# Dell Inspiron 1525 "Plugged in but not charging"



## manibama (Nov 21, 2009)

Hi
Well i have dell inspiron 1525 since june 2008 and everything was going fine untill march 2009. My ac adapter got burned out and then i bought a new adapter which initally chaged my battery for couple of days and worked perfectly well and then the msg appeared that ur power adapter is less than 65 watts and it wont charge the battery.then i did those procedures like taking the battery out and then agian putting it and after a continuous effort of 10-15 min it usually worked and started charging again untill adapter burnt..anyways after some time again that adapter got out of order and i changed the charger and i continued this process again n againb/c everytime i bought a new adapter it charged the battery for some time and then that msg reappeared and then charger got dead.
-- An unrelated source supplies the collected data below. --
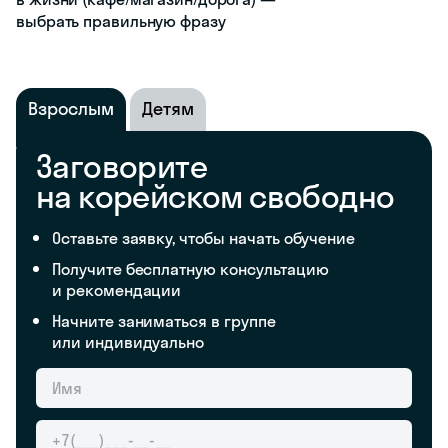
выбрать правильную фразу
Взрослым
Детям
Заговорите
на корейском свободно
Оставьте заявку, чтобы начать обучение
Получите бесплатную консультацию
и рекомендации
Начните заниматься в группе
или индивидуально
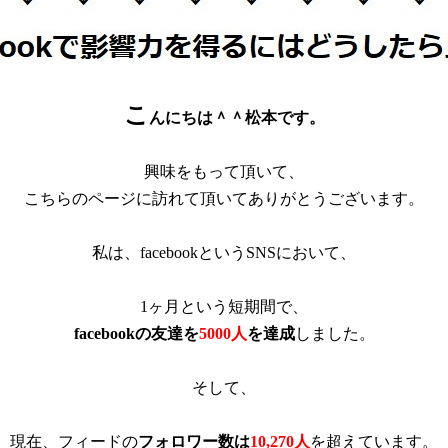
こ
んにちは＾＾松本です。
興味をもって頂いて、
こちらのページに訪れて頂いてありがとうございます。
私は、facebookというSNSにおいて、
1ヶ月という短期間で、
facebookの友達を
5000人
を達成
しました。
そして、
現在、フィードの
フォロワー数は
10,270人
を超えています。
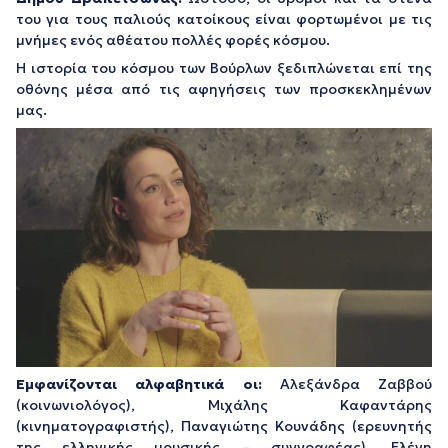
του για τους παλιούς κατοίκους είναι φορτωμένοι με τις
μνήμες ενός αθέατου πολλές φορές κόσμου.
Η ιστορία του κόσμου των Βούρλων ξεδιπλώνεται επί της
οθόνης μέσα από τις αφηγήσεις των προσκεκλημένων
μας.
Εμφανίζονται αλφαβητικά οι:
Αλεξάνδρα Ζαββού
(κοινωνιολόγος), Μιχάλης Καφαντάρης
(κινηματογραφιστής), Παναγιώτης Κουνάδης (ερευνητής
της ελληνικής μουσικής – συγγραφέας), Ελένη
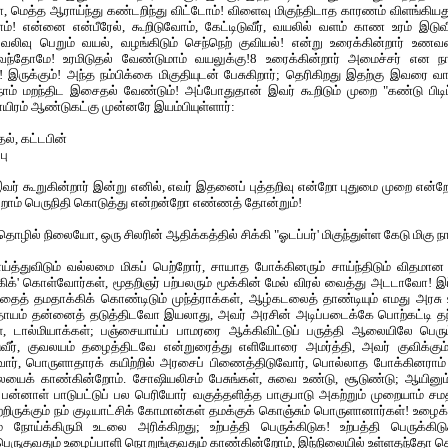
 மெத்த ஆராய்ந்து கண்டறிந்து விட்டோம்! விளைவு மிகுந்திடாத காரணம் விளங்கியது
 என்னை என்பீரேல், கூறிடுவோம், கேட்டிடுவீர், வயலில் வளம் காண உரம் இடுவ
 வலிவு பெறும் வயல், வழங்கிடும் செந்நெற் குவியல்! என்று உரைக்கின்றார் உண
 வந்தோமே! உரமிடுதல் வேண்டுமாம் வயலுக்கு!8 உரைக்கின்றார் அமைச்சர் என நா
ருக்கும்! அந்த நம்பிக்கை மிகுதியுடன் பேசுகிறார்; தெரிகிறது இதற்கு இவரை வ
் மறந்திட இசைதல் வேண்டும்! அப்போதுதான் இவர் கூறிடும் முறை "கண்டு பிடிப்ப
ிரம் ஆண்டுகட்கு முன்னரே இயம்பியுள்ளார்:
தல், கட்டபின்
பு
 கூறுகின்றார் இன்று எனில், எவர் இதனைப் புத்தறிவு என்றோ புதுமை முறை என
றோம் பெருநிதி கொடுத்து என்றன்றோ எண்ணத் தோன்றும்!
ழில் நிலையோ, ஒரு சிலரின் ஆதிக்கத்தில் சிக்கி "ஓடப்பர்' மிகுந்துள்ள கேடு மிகு நா
ய்த்துவிடும் வல்லமை மிகப் பெற்றோர், சாயாத போக்கினரும் சாய்ந்திடும் விதமான
ிக்' கொள்வோர்கள், மூதறிஞர் பற்பலரும் மூக்கின் மேல் விரல் வைத்து அடடாவோ! இ
ைத் தமதாக்கிக் கொண்டிடும் முந்த்ராக்கள், ஆழ்கடலைத் தாண்டியும் எமது அரசு 
ாயம் தன்னைத் தடுத்திடவோ இயலாது, அவர் அரசின் அடிப்படைக்கே பொற்கட்டி தந்
கள், டால்மியாக்கள்; பஞ்சையாய்ப் பாமரரை ஆக்கிவிட்டுப் பருத்தி ஆலையிலே பெரு
டுவீர், குவலயம் தழைத்திடவே என்றுரைத்து எளியோரை அமர்த்தி, அவர் குவிக்கும் 
ோர், பொருளாதாரக் கயிற்றில் அரசைப் பிணைத்திடுவோர், பொல்லாத போக்கினராம் 
ையைக் காண்கின்றோம். சோஷியலிசம் பேசுங்கள், சுவை உண்டு, சூடுண்டு; ஆயினும
, பன்னாள் பாடுபட்டுப் பல பெரியோர் வகுத்தளித்த பாகுபாடு அகற்றும் முறையாம் ச
ிருக்கும் நம் குடியாட்சிக் கோமான்கள் தமக்குக் கொஞ்சும் பொருளானார்கள்! உழைக்க
ம் நோய்க்கிருமி உடலை அரிக்கிறது; உற்பத்தி பெருக்கிடுக! உற்பத்தி பெருக்க
தி பெருகுவதும் உழைப்பாளி நொறுங்குவதும் காண்கின்றோம், இந்நிலையில் உள்ளதந்தோ 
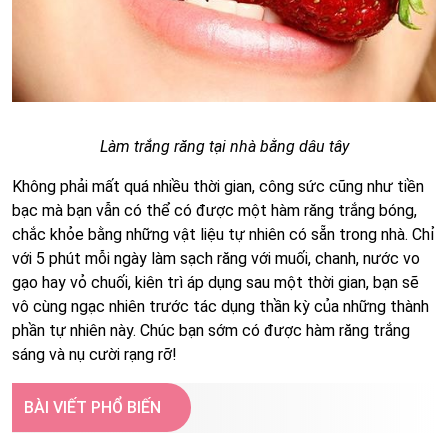
Làm trắng răng tại nhà bằng dâu tây
Không phải mất quá nhiều thời gian, công sức cũng như tiền
bạc mà bạn vẫn có thể có được một hàm răng trắng bóng,
chắc khỏe bằng những vật liệu tự nhiên có sẵn trong nhà. Chỉ
với 5 phút mỗi ngày làm sạch răng với muối, chanh, nước vo
gạo hay vỏ chuối, kiên trì áp dụng sau một thời gian, bạn sẽ
vô cùng ngạc nhiên trước tác dụng thần kỳ của những thành
phần tự nhiên này. Chúc bạn sớm có được hàm răng trắng
sáng và nụ cười rạng rỡ!
BÀI VIẾT PHỔ BIẾN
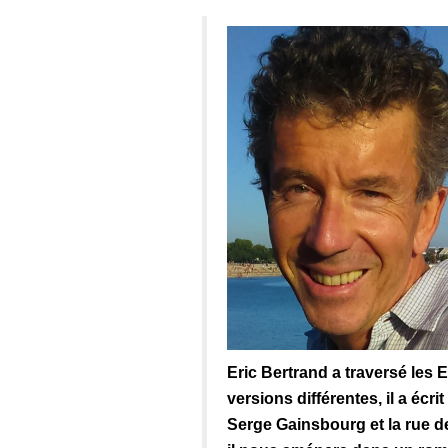
Eric Bertrand a traversé les 
versions différentes, il a écr
Serge Gainsbourg et la rue d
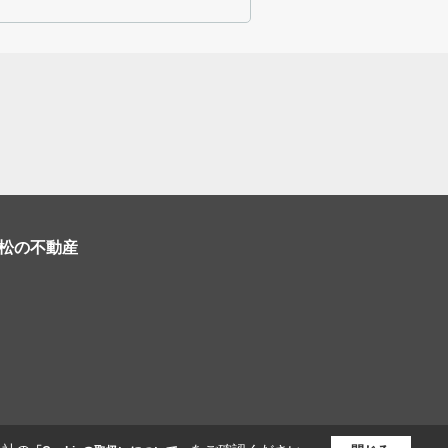
松の不動産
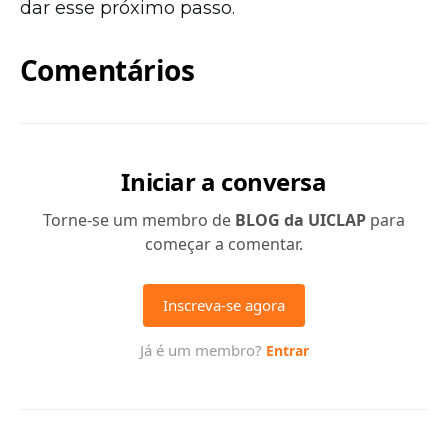
dar esse próximo passo.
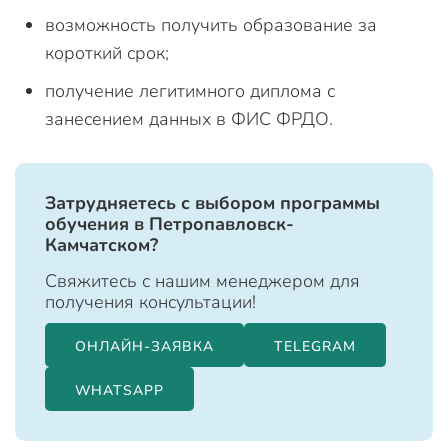
возможность получить образование за
короткий срок;
получение легитимного диплома с
занесением данных в ФИС ФРДО.
Затрудняетесь с выбором программы
обучения в Петропавловск-
Камчатском?
Свяжитесь с нашим менеджером для
получения консультации!
ОНЛАЙН-ЗАЯВКА
TELEGRAM
WHATSAPP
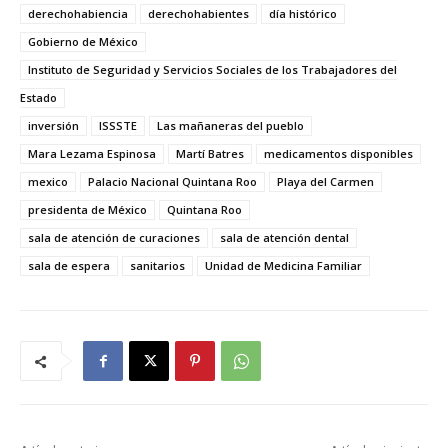
derechohabiencia
derechohabientes
día histórico
Gobierno de México
Instituto de Seguridad y Servicios Sociales de los Trabajadores del
Estado
inversión
ISSSTE
Las mañaneras del pueblo
Mara Lezama Espinosa
Martí Batres
medicamentos disponibles
mexico
Palacio Nacional Quintana Roo
Playa del Carmen
presidenta de México
Quintana Roo
sala de atención de curaciones
sala de atención dental
sala de espera
sanitarios
Unidad de Medicina Familiar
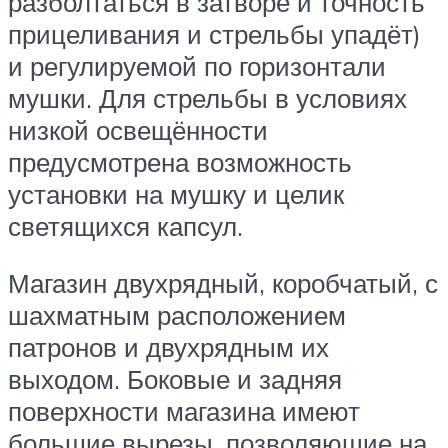
разболтаться в затворе и точность
прицеливания и стрельбы упадёт)
и регулируемой по горизонтали
мушки. Для стрельбы в условиях
низкой освещённости
предусмотрена возможность
установки на мушку и целик
светящихся капсул.
Магазин двухрядный, коробчатый, с
шахматным расположением
патронов и двухрядным их
выходом. Боковые и задняя
поверхности магазина имеют
большие вырезы, позволяющие на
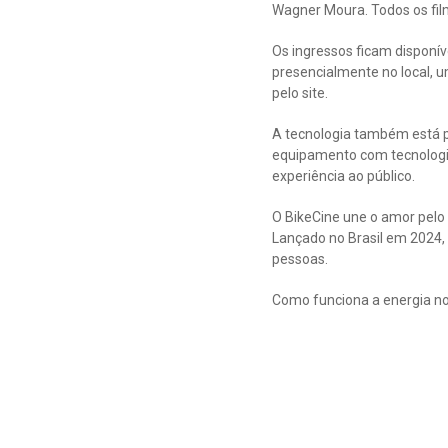
Wagner Moura. Todos os fil
Os ingressos ficam disponíve
presencialmente no local,
pelo site.
A tecnologia também está pr
equipamento com tecnologia 
experiência ao público.
O BikeCine une o amor pelo 
Lançado no Brasil em 2024, 
pessoas.
Como funciona a energia no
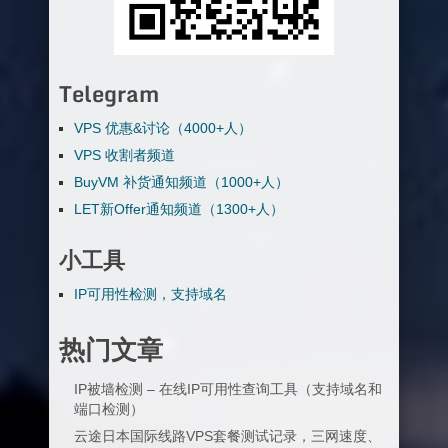
Telegram
VPS 优惠&讨论（4000+人）
VPS 收割者频道
BuyVM 补货通知频道（1000+人）
LET新Offer通知频道（1300+人）
小工具
IP可用性检测，支持域名
热门文章
IP被墙检测 – 在线IP可用性查询工具（支持域名和
端口检测）
云途日本国际线路VPS套餐测试记录，三网速度、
So then i bought a genuine adapter the one which came with the brand new dell laptop and it did charge the battery for 2 months but 2 days back again same msg appeare i.e plugged in not charging.now in the mean time i used my laptop without ac adapter plugged in and its battery discarged and now its 0% and im working on my laptop connected with plugged in charger
even i tried to charge with the universal adapters of TARGUS company but the same problem continues
Now kindly help me to fix the problem and also tell me by running the laptop with 0% battery on the ac adapter would burn my MOTHERBORD...the second part is really urgent b/c i had very very very important stuff on it and if its gonna happen then i should quickly transfer it on the the external hardrive
Need an urgent response either here or on my email add i.c [email protected]
thanks in anticipation


----------



## manibama (Nov 21, 2009)

and also in the BIOS review it says that battery is idle and ac adapter is unknow device!!!


----------



## Wrench97 (May 10, 2008)

Is the adapter a OEM Dell product?


----------



## manibama (Nov 21, 2009)

OEM dell product is not written over it. its 90 w as adapter of pa-10 family and moderl no is PA-1900-02D....

Anyways ive another question as well
does charging the laptop by 4.62A adapter effects it. cos mine requires 3.34A?


----------



## Wrench97 (May 10, 2008)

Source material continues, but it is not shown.